Former US Securities and Exchange Commission Chair Gary Gensler renewed his warning to investors about the risks of cryptocurrencies, calling most of the market “highly speculative” in a new Bloomberg interview on Tuesday.

He carved out Bitcoin (BTC) as comparatively closer to a commodity while stressing that most tokens don’t offer “a dividend” or “usual returns.”

Gensler framed the current market backdrop as a reckoning consistent with warnings he made while in office that the global public’s fascination with cryptocurrencies doesn’t equate to fundamentals.

“All the thousands of other tokens, not the stablecoins that are backed by US dollars, but all the thousands of other tokens, you have to ask yourself, what are the fundamentals? What’s underlying it… The investing public just needs to be aware of those risks,” he said.

Gensler’s record and industry backlash

Gensler led the SEC from April 17, 2021, to Jan. 20, 2025, overseeing an aggressive enforcement agenda that included lawsuits against major crypto intermediaries and the view that many tokens are unregistered securities.

Related: House Republicans to probe Gary Gensler’s deleted texts

The industry winced at high‑profile actions against exchanges and staking programs, as well as the posture that most token issuers fell afoul of registration rules.

Gary Gensler labels crypto as “highly speculative.” Source: Bloomberg

Under Gensler’s tenure, Coinbase was sued by the SEC for operating as an unregistered exchange, broker and clearing agency, and for offering an unregistered staking-as-a-service program. Kraken was also forced to shut its US staking program and pay a $30 million penalty.

The politicization of crypto

Pushed on the politicization of crypto, including references to the Trump family’s crypto involvement by the Bloomberg interviewer, the former chair rejected the framing.

“No, I don’t think so,” he said, arguing it’s more about capital markets fairness and “commonsense rules of the road,” than a “Democrat versus Republican thing.”

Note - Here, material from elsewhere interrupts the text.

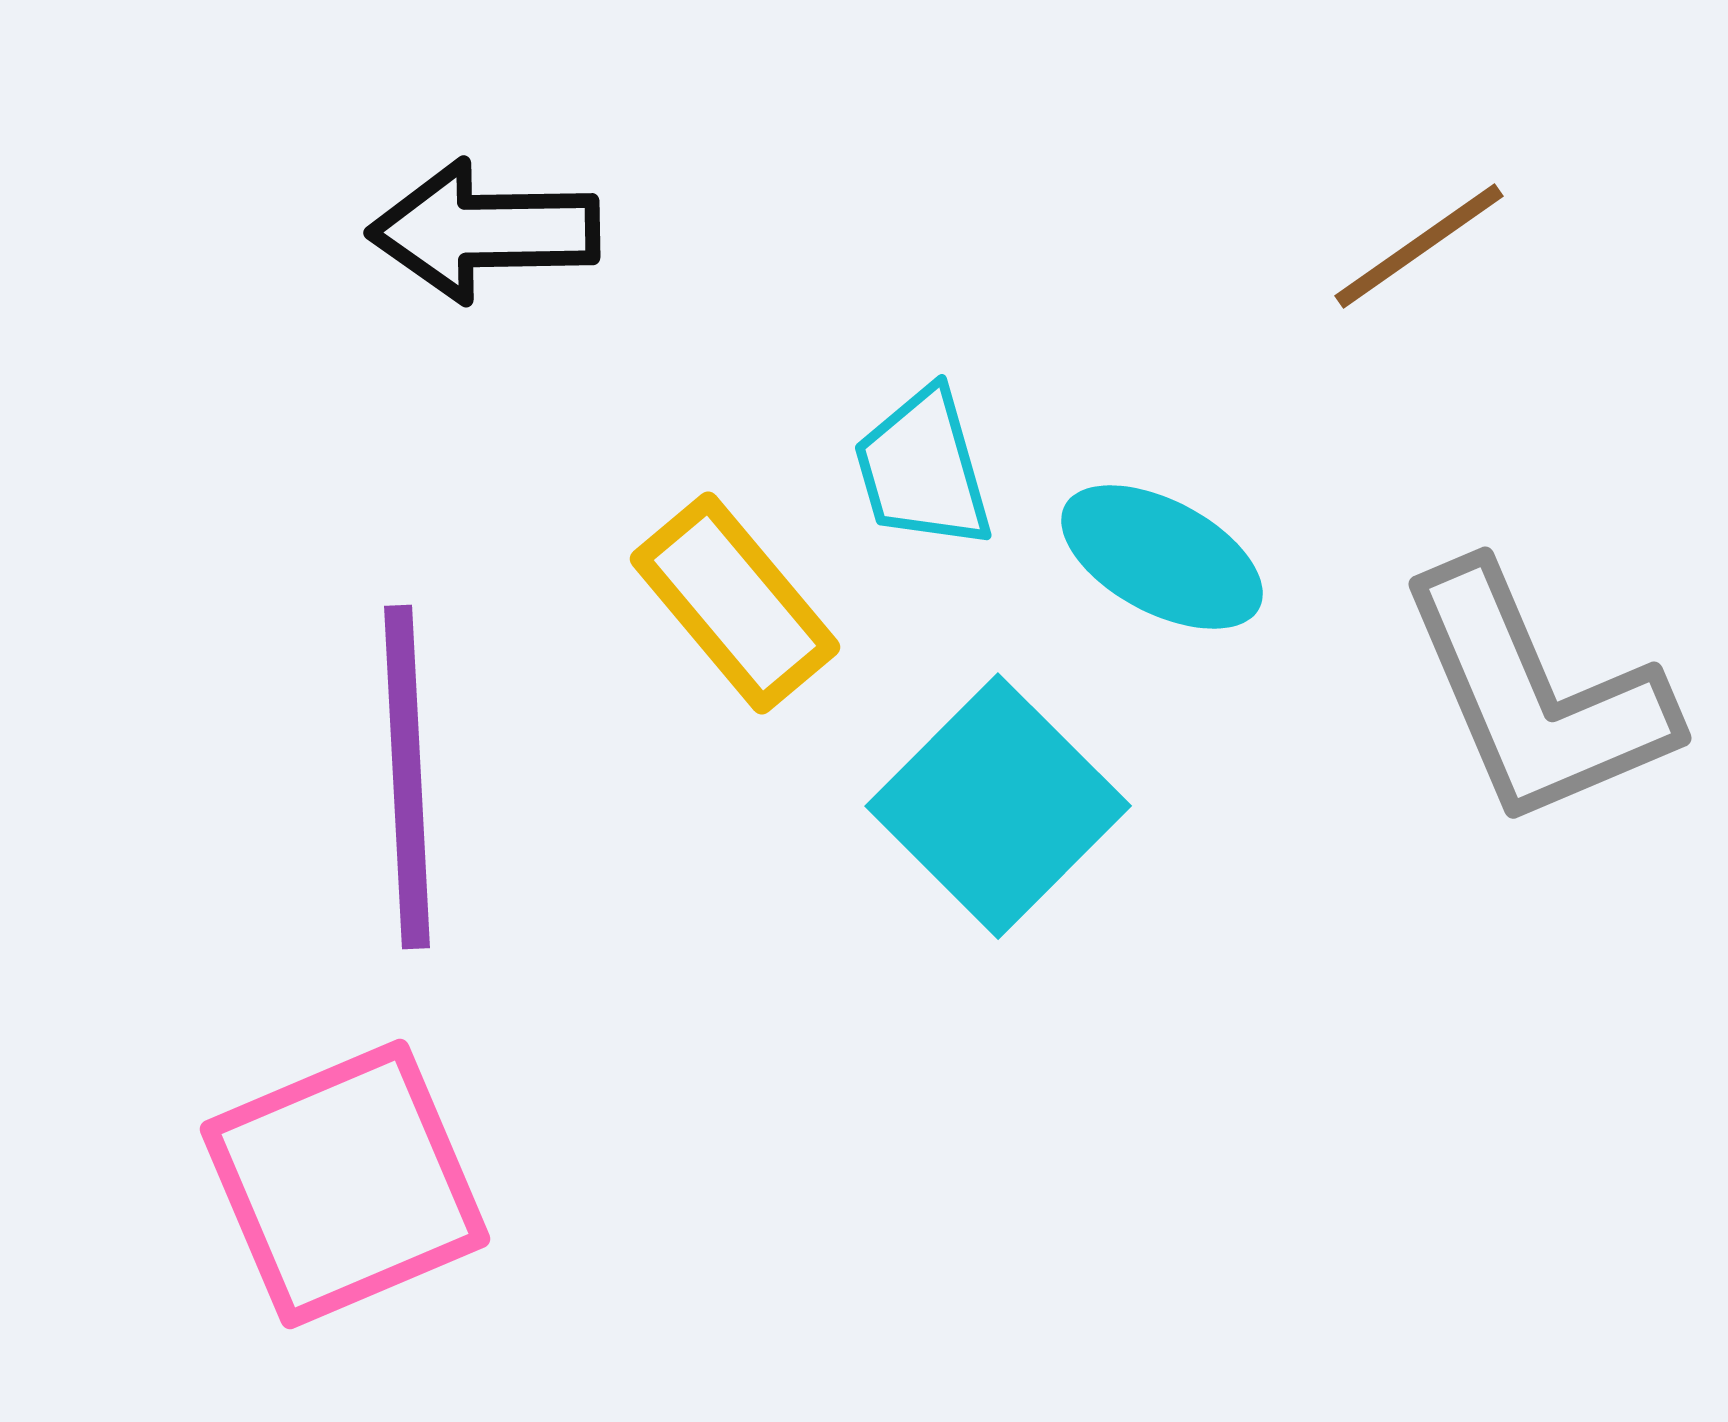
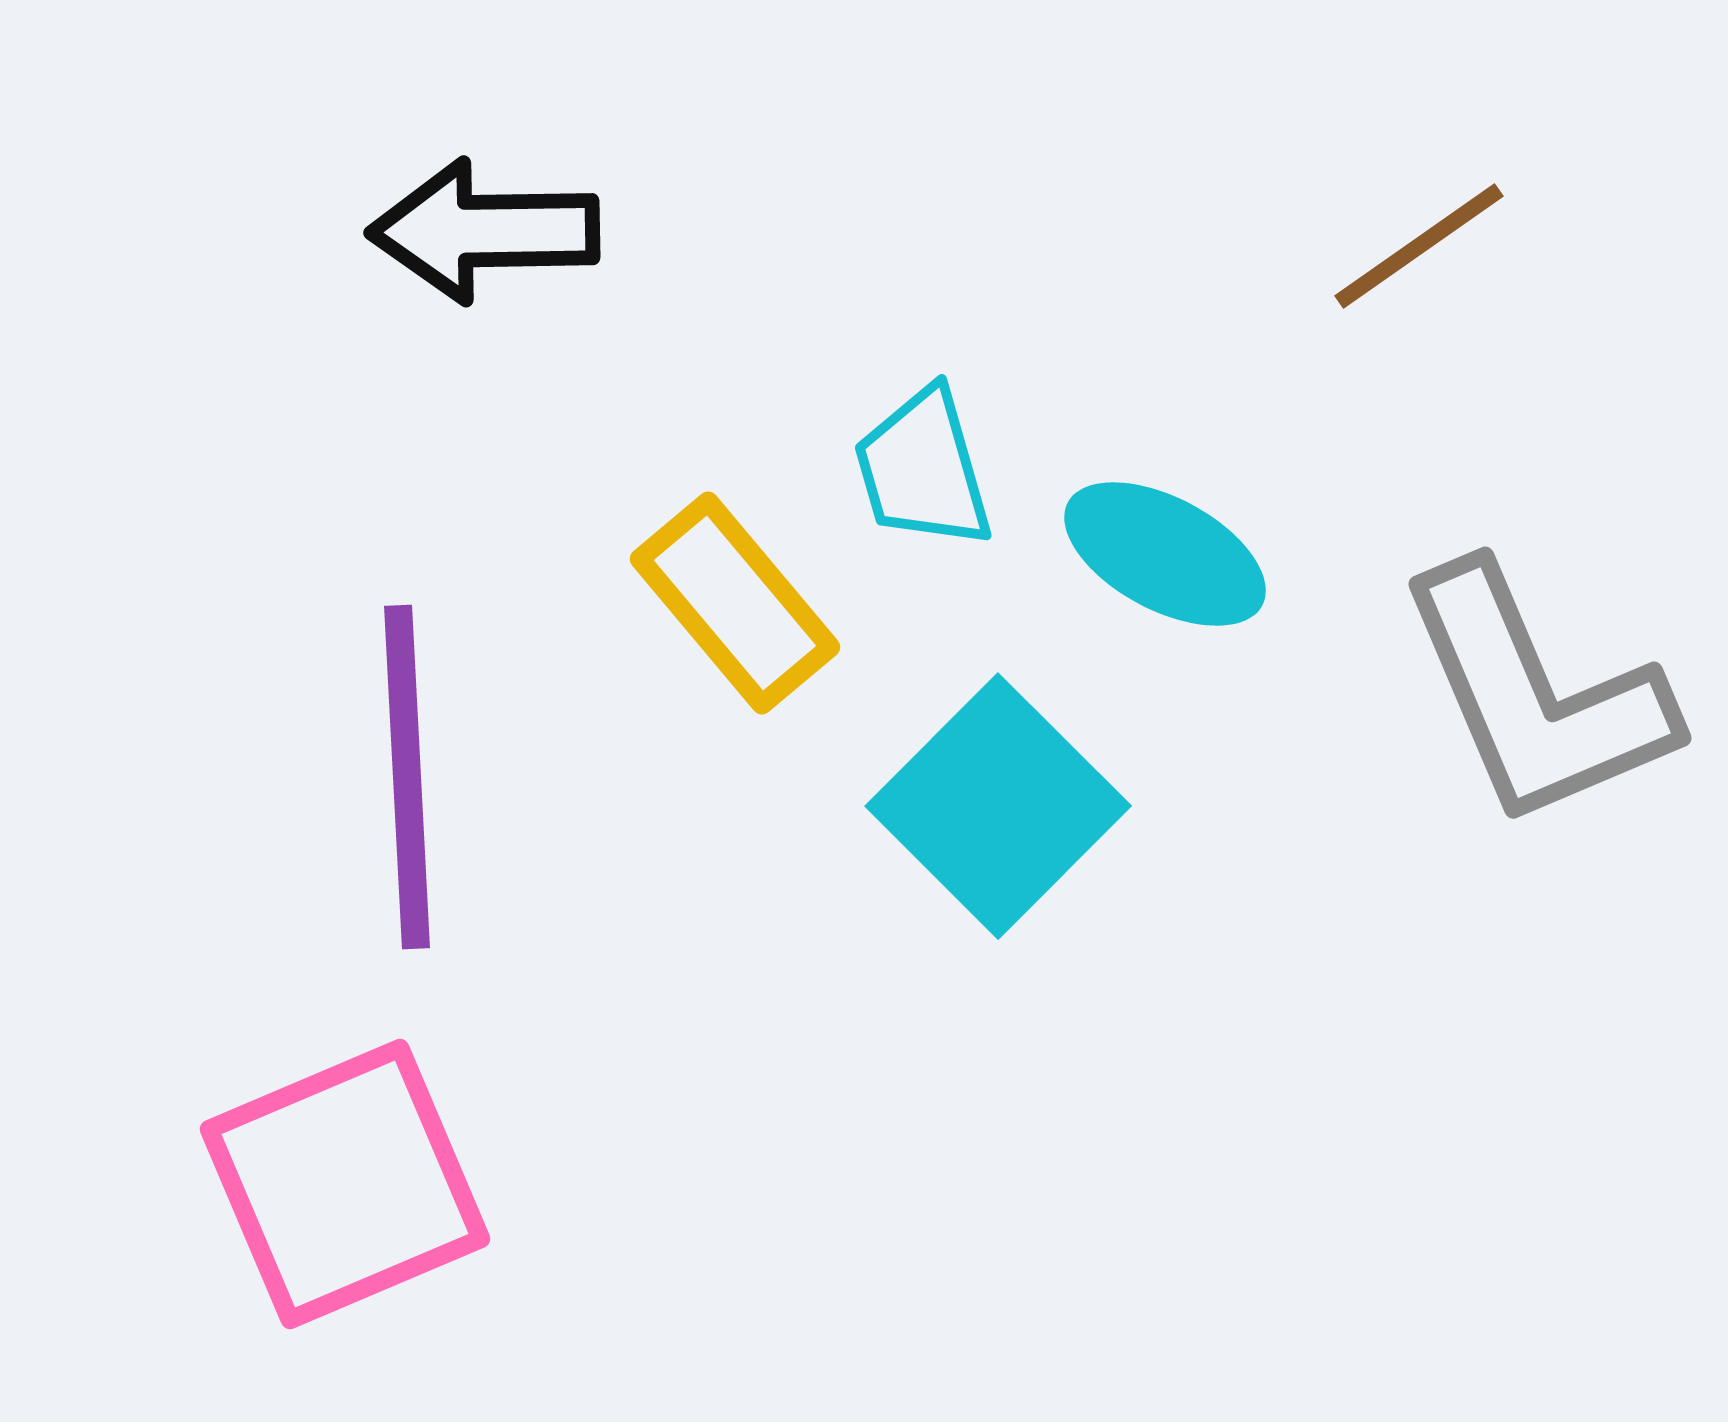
cyan ellipse: moved 3 px right, 3 px up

He added: “When you buy and sell a stock or a bond, you want to get various information,” and “the same treatment as the big investors.” That’s the fairness underpinning US capital markets.

Related: Coinbase files FOIA to see how much the SEC’s ‘war on crypto’ cost

ETFs and the drift to centralization

On ETFs, Gensler said finance “ever since antiquity… goes toward centralization,” so it’s unsurprising that an ecosystem born decentralized has become “more integrated and more centralized.”

He noted that investors can already express themselves in gold and silver through exchange‑traded funds, and that during his tenure, the first US Bitcoin futures ETFs were approved, tying parts of crypto’s plumbing more closely to traditional markets.

Gensler’s latest comments draw a familiar line: Bitcoin sits in a different bucket, while most other tokens remain, in his view, speculative and light on fundamentals.

Even out of office, his framing will echo through courts, compliance desks and allocation committees weighing BTC’s status against persistent regulatory caution of altcoins.